:: DATA FOR ANALYSIS ::
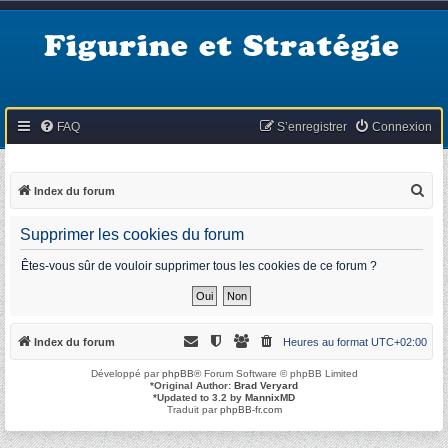
Figurine et Stratégie
FAQ
S’enregistrer
Connexion
R
Index du forum
e
Supprimer les cookies du forum
c
h
Êtes-vous sûr de vouloir supprimer tous les cookies de ce forum ?
e
r
c
Index du forum
Heures au format
UTC+02:00
h
Développé par
phpBB
® Forum Software © phpBB Limited
e
*
Original Author:
Brad Veryard
*
Updated to 3.2 by
MannixMD
r
Traduit par
phpBB-fr.com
:::
- EXERCISE:
Search the entries for the word "cookies", then copy every line in which it is found.

- ANSWER TO THIS PROBLEM:
Supprimer les cookies du forum
Êtes-vous sûr de vouloir supprimer tous les cookies de ce forum ?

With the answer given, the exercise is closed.